Goodhart’s Law (labs): Safety teams face large pressure to do things that would look good to the public, which is different from doing work that is actually good[9].

I feel like there are already a bunch of misaligned incentives for alignment researchers (and all groups of people in general), so if the people on the safety team aren't selected to be great at caring about the best object-level work, then we're in trouble either way. My model might be too "black and white," but I basically think that people fall into categories where they are either lost causes or they have trained themselves cognitive habits about how to steer clear of distorting influences. Sure, the incentive environment still makes a difference, but I find it unlikely that it's among the most important considerations for evaluating the value of masses-facing AI pause advocacy.
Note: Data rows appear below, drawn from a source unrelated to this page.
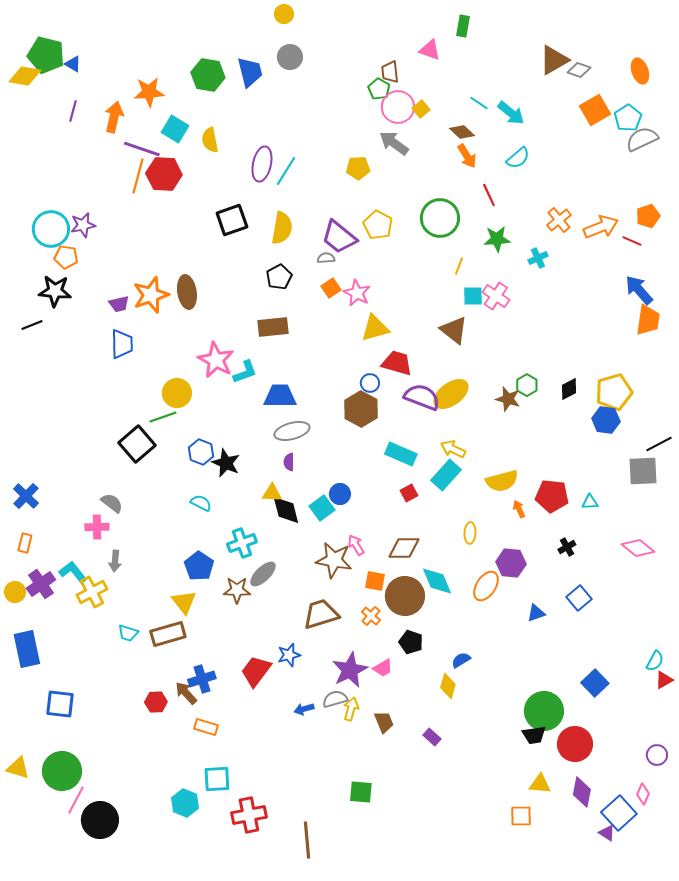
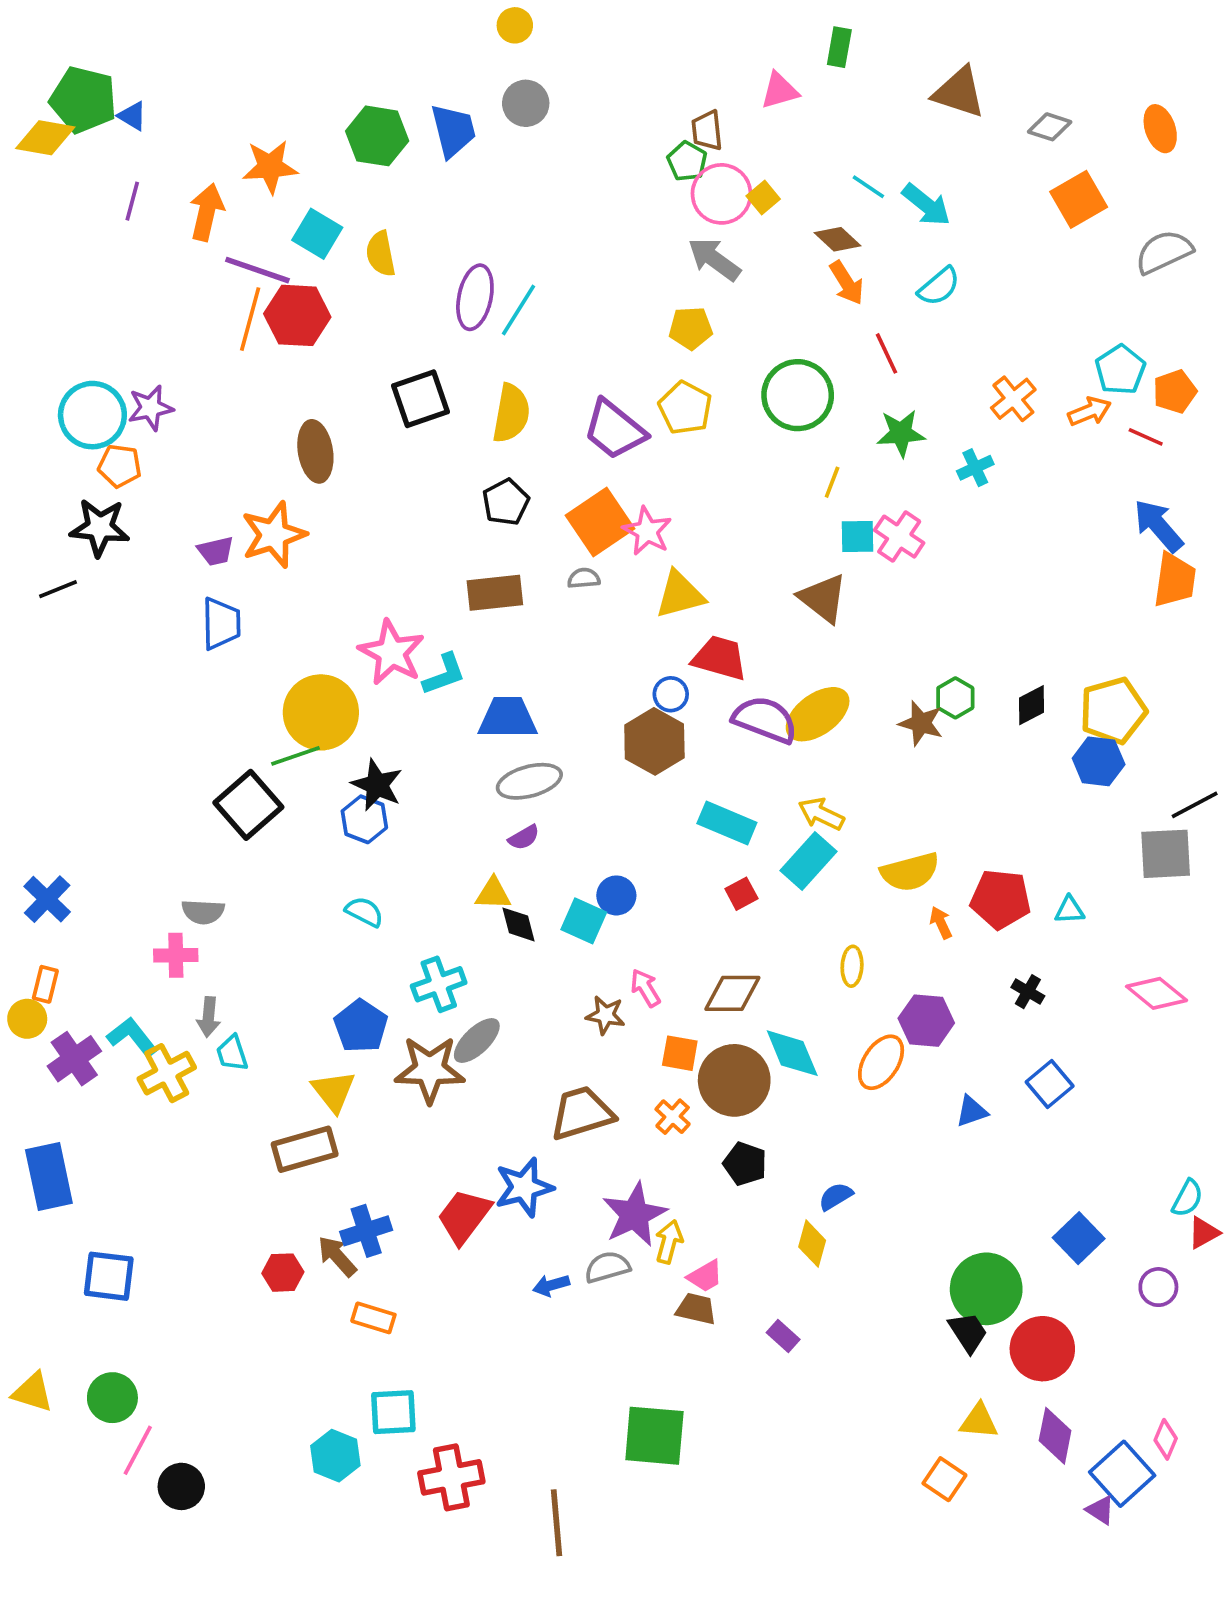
pink triangle: (430, 50) -> (780, 91), turned -35
brown triangle: (554, 60) -> (959, 92), moved, turned 48
cyan pentagon: (628, 118) -> (1120, 370), moved
yellow pentagon: (358, 168) -> (691, 328), moved
orange arrow: (601, 227) -> (1089, 411), size x0.7
gray semicircle: (326, 258) -> (584, 578), moved
orange square: (331, 288) -> (600, 522), size x1.8
brown ellipse: (187, 292) -> (315, 451), moved
yellow circle: (177, 393) -> (321, 712), size x1.4
purple semicircle: (289, 462) -> (524, 837), turned -120
black star: (226, 463) -> (377, 785), moved
gray semicircle: (112, 503) -> (203, 912), turned 145
cyan square: (322, 508) -> (584, 921), turned -30
black diamond: (286, 510) -> (518, 924), size x0.7
black cross: (567, 547) -> (1028, 992), turned -30
brown star: (334, 560) -> (605, 1015), size x0.6
brown star: (237, 590) -> (430, 1070), size x1.4
yellow circle: (15, 592) -> (27, 1019), moved
cyan trapezoid: (128, 633) -> (232, 1053), moved, turned 55
blue star: (289, 655) -> (524, 1187), size x1.4
pink trapezoid: (383, 668) -> (705, 1276), moved
yellow arrow: (351, 709) -> (669, 1242), moved
brown trapezoid: (384, 722) -> (696, 1309), turned -55
black trapezoid: (534, 735) -> (968, 1332), turned -115
purple circle: (657, 755) -> (1158, 1287), moved
green circle: (62, 771) -> (112, 1398), size x0.7
green square: (361, 792) -> (654, 1436), size x1.5
orange square: (521, 816) -> (944, 1479), turned 35
black circle: (100, 820) -> (181, 1486), size x0.7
AnonResearcherMajorAILab2y4

I feel like there are already a bunch of misaligned incentives for alignment researchers (and all groups of people in general), so if the people on the safety team aren't selected to be great at caring about the best object-level work, then we're in trouble either way.

I'm not thinking that much about the motivations of the people on the safety team. I'm thinking of things like:

Resourcing for the safety team (hiring, compute, etc) is conditioned on whether the work produces big splashy announcements that the public will like
Other teams in the company that are doing things that the public likes will be rebranded as safety teams
When safety teams make recommendations for safety interventions on the strongest AI systems, their recommendations are rejected if the public wouldn't like them
When safety teams do outreach to other researchers in the company, they have to self-censor for fear that a well-meaning whistleblower will cause a PR disaster by leaking an opinion of the safety team that the public has deemed to be wrong

See also Unconscious Economics.

(I should have said that companies will face pressure, rather than safety teams. I'll edit that now.)

AnonResearcherMajorAILab2y3

I like your points against the value of public advocacy. I'm not convinced overall, but that's probably mostly because I'm in an overall more pessimistic state where I don't mind trying more desperate measures.

People say this a lot, but I don't get it.

Your baseline has to be really pessimistic before it looks good to throw in a negative-expectation high-variance intervention. (Perhaps worth making some math models and seeing when it looks good vs not.) Afaict only MIRI-sphere is pessimistic enough for this to make sense.
It's very uncooperative and unilateralist. I don't know why exactly it has became okay to say "well I think alignment is doomed, so it's fine if I ruin everyone else's work on alignment with a negative-expectation intervention", but I dislike it and want it to stop.

Or to put it a bit more viscerally: It feels crazy to me that when I say "here are reasons your intervention is increasing x-risk", the response is "I'm pessimistic, so actually while I agree that the effect in a typical world is to increase x-risk, it turns out that there's this tiny slice of worlds where it made the difference and that makes the intervention good actually". It could be true, but it sure throws up a lot of red flags.

Or in meme form:

Lukas_Gloor2y2

I agree that unilateralism is bad. I'm still in discussion mode rather than confidently advocating for some specific hard-to-reverse intervention. (I should have flagged that explicitly.)

I think it's not just the MIRI-sphere that's very pessimistic, so there might be a situation where two camps disagree but neither camp is obviously small enough to be labelled unilateralist defectors. Seems important to figure out what to do from a group-rationality perspective in that situation. Maybe the best thing would be to agree on predictions that tell us what world we're more likely in, and then commit to a specific action once one group turned out to be wrong about their worldview's major crux/cruxes. (Assuming we have time for that.)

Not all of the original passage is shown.